The science-fiction thriller "Dawn of the Planet of the Apes" creates a palpable atmosphere of existential dread — and I’m not talking about the usual dread a movie critic feels when faced with watching a sequel to a reboot of a movie classic.
No, here the dread is a good thing, a result of a riveting tale told smartly, with characters who are relatable and emotionally authentic. And, yes, some of the most intriguing and real characters are primates made out of pixels and unseen actors in motion-capture suits.
‘Dawn of the Planet of the Apes’
Apes and humans meet in a desperate bid for survival in this thoughtful and riveting science-fiction tale.
Where » Theaters everywhere.
When » Opens Friday, July 11.
Rating » PG-13 for intense sequences of sci-fi violence and action, and brief strong language.
Running time » 130 minutes.
It’s 10 years after the events in "Rise of the Planet of the Apes," which ended with the global outbreak of simian flu. In a chilling opening montage, director Matt Reeves ("Cloverfield," "Let Me In") uses repurposed news footage to describe the disease’s spread and subsequent societal breakdown that has decimated the human species.
Humans are nowhere to be seen in the movie’s next 20 or 30 minutes, as the focus shifts to life in the ape colony founded in the California woods by Caesar (again performed by Andy Serkis). Caesar is the thoughtful leader, strong in dealing with subordinates like the warrior Koba (performed by Toby Kebbell) and compassionate with his teen son Blue Eyes (performed by Nick Thurston) and when his wife, Cornelia (performed by Judy Greer), gives birth to their second son.

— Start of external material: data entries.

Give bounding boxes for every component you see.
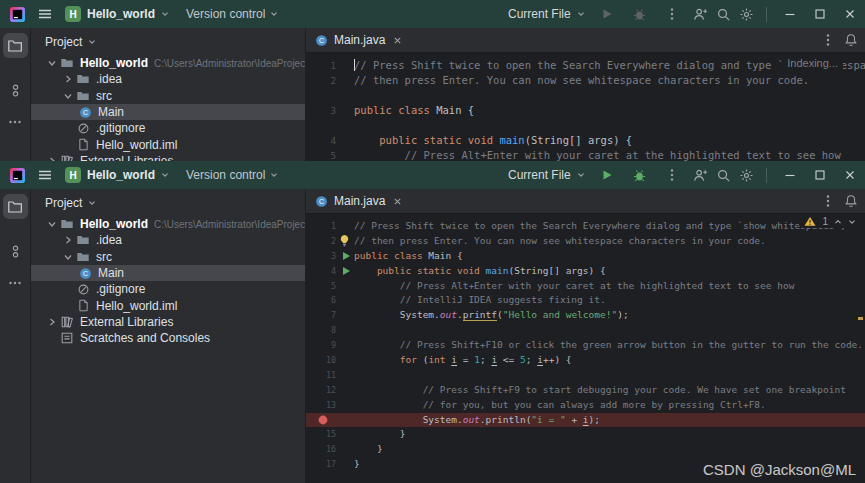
code-line-4[interactable]: 4 public static void main(String[] args)… [306, 264, 865, 279]
code-line-14[interactable]: System.out.println("i = " + i); [306, 413, 865, 428]
code-line-10[interactable]: 10 for (int i = 1; i <= 5; i++) { [306, 353, 865, 368]
chevron-down-icon[interactable] [61, 252, 75, 262]
run-gutter-icon[interactable] [341, 251, 351, 261]
more-toolwindows-button[interactable] [3, 109, 28, 134]
more-toolwindows-button[interactable] [3, 270, 28, 295]
close-button[interactable] [835, 161, 865, 189]
run-configuration-selector[interactable]: Current File [508, 7, 585, 21]
code-line-5[interactable]: 5 // Press Alt+Enter with your caret at … [306, 148, 865, 161]
maximize-button[interactable] [805, 161, 835, 189]
code-editor[interactable]: Indexing... 1// Press Shift twice to ope… [306, 53, 865, 161]
minimize-button[interactable] [775, 161, 805, 189]
code-line-13[interactable]: 13 // for you, but you can always add mo… [306, 398, 865, 413]
tree-item-main[interactable]: CMain [31, 265, 305, 281]
minimize-button[interactable] [775, 0, 805, 28]
code-line-1[interactable]: 1// Press Shift twice to open the Search… [306, 58, 865, 73]
vcs-widget[interactable]: Version control [186, 7, 278, 21]
code-line-9[interactable]: 9 // Press Shift+F10 or click the green … [306, 338, 865, 353]
editor-tab-main-java[interactable]: C Main.java [306, 189, 411, 213]
tree-item-hello-world[interactable]: Hello_worldC:\Users\Administrator\IdeaPr… [31, 55, 305, 71]
tree-item-main[interactable]: CMain [31, 104, 305, 120]
project-widget[interactable]: H Hello_world [65, 167, 169, 183]
code-line-2[interactable]: 2// then press Enter. You can now see wh… [306, 73, 865, 88]
search-everywhere-button[interactable] [712, 0, 735, 28]
notifications-bell-icon[interactable] [844, 33, 858, 47]
next-issue-icon[interactable] [848, 218, 856, 226]
code-line-blank-4[interactable] [306, 118, 865, 133]
more-actions-button[interactable] [662, 161, 682, 189]
structure-toolwindow-button[interactable] [3, 78, 28, 103]
code-with-me-button[interactable] [689, 0, 712, 28]
project-panel-header[interactable]: Project [31, 28, 305, 55]
tree-item-scratches-and-consoles[interactable]: Scratches and Consoles [31, 330, 305, 346]
intention-bulb-icon[interactable] [339, 234, 350, 247]
editor-options-button[interactable] [822, 33, 834, 47]
code-line-5[interactable]: 5 // Press Alt+Enter with your caret at … [306, 279, 865, 294]
maximize-button[interactable] [805, 0, 835, 28]
tree-item--idea[interactable]: .idea [31, 232, 305, 248]
debug-button[interactable] [629, 161, 650, 189]
breakpoint-icon[interactable] [318, 415, 328, 425]
code-editor[interactable]: 1 1// Press Shift twice to open the Sear… [306, 214, 865, 483]
tree-item-hello-world-iml[interactable]: Hello_world.iml [31, 136, 305, 152]
close-button[interactable] [835, 0, 865, 28]
code-line-2[interactable]: 2// then press Enter. You can now see wh… [306, 234, 865, 249]
close-tab-icon[interactable] [393, 36, 402, 45]
code-with-me-button[interactable] [689, 161, 712, 189]
tree-item-external-libraries[interactable]: External Libraries [31, 153, 305, 161]
project-toolwindow-button[interactable] [3, 194, 28, 219]
chevron-down-icon[interactable] [45, 58, 59, 68]
tree-item--gitignore[interactable]: .gitignore [31, 120, 305, 136]
run-gutter-icon[interactable] [341, 266, 351, 276]
editor-tab-main-java[interactable]: C Main.java [306, 28, 411, 52]
main-menu-button[interactable] [34, 0, 56, 28]
main-menu-button[interactable] [34, 161, 56, 189]
project-panel-header[interactable]: Project [31, 189, 305, 216]
tree-item-hello-world-iml[interactable]: Hello_world.iml [31, 297, 305, 313]
code-line-1[interactable]: 1// Press Shift twice to open the Search… [306, 219, 865, 234]
tree-item--idea[interactable]: .idea [31, 71, 305, 87]
code-line-8[interactable]: 8 [306, 323, 865, 338]
tree-item-src[interactable]: src [31, 88, 305, 104]
debug-button[interactable] [629, 0, 650, 28]
search-everywhere-button[interactable] [712, 161, 735, 189]
chevron-right-icon[interactable] [45, 317, 59, 327]
chevron-right-icon[interactable] [61, 74, 75, 84]
previous-issue-icon[interactable] [834, 218, 842, 226]
tree-item-src[interactable]: src [31, 249, 305, 265]
tree-item-label: Hello_world.iml [96, 299, 177, 313]
ignore-icon [75, 283, 91, 296]
tree-item-hello-world[interactable]: Hello_worldC:\Users\Administrator\IdeaPr… [31, 216, 305, 232]
project-toolwindow-button[interactable] [3, 33, 28, 58]
line-number: 3 [306, 103, 336, 118]
code-line-blank-2[interactable] [306, 88, 865, 103]
code-line-16[interactable]: 16 } [306, 442, 865, 457]
chevron-down-icon[interactable] [45, 219, 59, 229]
code-line-11[interactable]: 11 [306, 368, 865, 383]
code-line-3[interactable]: 3public class Main { [306, 249, 865, 264]
tree-item-external-libraries[interactable]: External Libraries [31, 314, 305, 330]
error-stripe-warning-mark[interactable] [858, 317, 863, 320]
notifications-bell-icon[interactable] [844, 194, 858, 208]
code-line-4[interactable]: 4 public static void main(String[] args)… [306, 133, 865, 148]
editor-options-button[interactable] [822, 194, 834, 208]
run-configuration-selector[interactable]: Current File [508, 168, 585, 182]
code-line-6[interactable]: 6 // IntelliJ IDEA suggests fixing it. [306, 293, 865, 308]
code-line-15[interactable]: 15 } [306, 427, 865, 442]
settings-button[interactable] [735, 0, 758, 28]
project-widget[interactable]: H Hello_world [65, 6, 169, 22]
more-actions-button[interactable] [662, 0, 682, 28]
code-line-12[interactable]: 12 // Press Shift+F9 to start debugging … [306, 383, 865, 398]
code-line-7[interactable]: 7 System.out.printf("Hello and welcome!"… [306, 308, 865, 323]
vcs-widget[interactable]: Version control [186, 168, 278, 182]
run-button[interactable] [597, 161, 617, 189]
run-button[interactable] [597, 0, 617, 28]
chevron-right-icon[interactable] [61, 235, 75, 245]
inspections-widget[interactable]: 1 [799, 215, 861, 228]
structure-toolwindow-button[interactable] [3, 239, 28, 264]
chevron-down-icon[interactable] [61, 91, 75, 101]
code-line-3[interactable]: 3public class Main { [306, 103, 865, 118]
tree-item--gitignore[interactable]: .gitignore [31, 281, 305, 297]
settings-button[interactable] [735, 161, 758, 189]
close-tab-icon[interactable] [393, 197, 402, 206]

But when Blue Eyes and his friend Ash (performed by Doc Shaw) run into a human in the woods, things get tense until Caesar intervenes. He communicates with Malcolm (Jason Clarke), who’s leading the human party to find a hydroelectric dam that could restore power to the ragtag residents of what’s left of San Francisco.
Caesar and Malcolm reach an uneasy truce between apes and humans, with each dealing with colleagues distrustful of the other side. For Caesar, that’s Koba, formerly a tortured lab animal who wonders if Caesar is a "human lover." On the other side, Malcolm deals with Dreyfus (Gary Oldman), the human colony’s leader, who nervously amasses weapons while Malcolm negotiates with Caesar.
Couched within a drum-tight script by Mark Bomback ("Unstoppable") and Rick Jaffa & Amanda Silver (who wrote "Rise of the …") are riveting scenes of human/ape interaction. For example, Malcolm’s teen son, Alexander (Kodi Smit-McPhee), connects with the orangutan Maurice (performed by Karin Konoval), the ape colony’s resident teacher, while Malcolm’s girlfriend, Ellie (Keri Russell), a doctor, treats Cornelia for a postpartum illness.
These scenes, as well as Reeves’ handling of some ferocious battle sequences, blur the line between performance and computer graphics. No one does more to jump that divide than Serkis, the undisputed king of motion-capture performance ever since he played Gollum in "The Lord of the Rings." Serkis uses Caesar’s physical bearing, his vocal firepower and expressive gestures to create a rich, moving performance. (Fittingly, Serkis gets top billing here, even though we never see the actor’s face.)
"Dawn of the Planet of the Apes" is at once an exciting action movie and a thoughtful, melancholy drama about trust, paranoia and survival. It’s also daring, by showing humans and apes at their best and worst — and trusting the audience to find the good in both species.